Here you can find intermediate datasets and corresponding code to generate the figures and analysis described in the paper. Note that all data was acquired from publicly available databases (e.g., RefSeq, ProTraits, REBASE, ATGC). Intermediate datasets (mostly summary tables, described in detail below) can be found in /Data. Scripts to generate figures are in /Rcode (output in /Figs).
The majority of datafiles have the extension .RData and can be loaded into R using the load() function. Central datasets include:
Data table with columns listing accession numbers, genomic GC content, presence/absence of Ku, and Species names for RefSeq assemblies.
Table matching tip labels from the SILVA 16s tree to genomic GC content and Ku presence/absence.
Table matcing genomic GC content and Ku presence/absence to various trait values (columns) for species (rows) in the ProTraits database.

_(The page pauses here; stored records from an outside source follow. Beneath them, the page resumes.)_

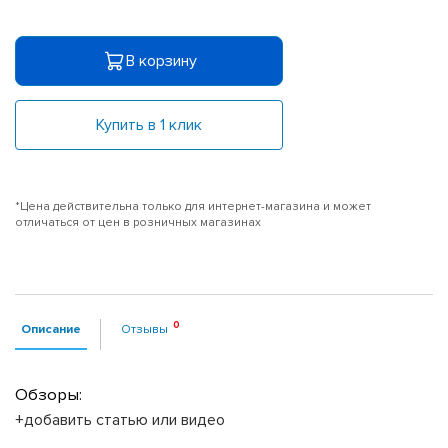
В корзину
Купить в 1 клик
*Цена действительна только для интернет-магазина и может
отличаться от цен в розничных магазинах
Описание
Отзывы
Обзоры:
+добавить статью или видео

Output of analyses of bases flanking restriction sequences on the genome. Columns describe (1) the distance from restiction sites being considered (in bases, x-axis of Fig 4b), (2) the excess GC content over the null expectation (y-axis of Fig 4b), (3) the null expectation for GC, (4) actual GC, (5-6) bootstrapped 95% confidence intervals of mean difference from null, (7-8) upper and lower quantiles (0.025, 0.975) of the difference from null.
List of genome-enzyme pairs from REBASE for which a predicted recognition sequence was available.

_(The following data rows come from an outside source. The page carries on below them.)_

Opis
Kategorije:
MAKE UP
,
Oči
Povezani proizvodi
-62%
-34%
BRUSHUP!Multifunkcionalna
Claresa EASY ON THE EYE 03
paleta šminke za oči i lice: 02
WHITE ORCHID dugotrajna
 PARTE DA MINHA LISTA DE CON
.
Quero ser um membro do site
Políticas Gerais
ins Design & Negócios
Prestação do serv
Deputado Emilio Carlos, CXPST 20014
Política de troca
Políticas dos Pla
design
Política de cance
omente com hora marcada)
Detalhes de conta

Polymorphism dataset to get "expected" GC content from mutational biases. The column "m" gives the mutational biases (See Long et al. 2018 for more details this calculation). GCseq and GC4seq give the background GC content of the sequences being examined.
Results from PhiPack. Pvalues for recombination in each cluster-gene pair. Use with ATGC_GC.RData for GC comparisons.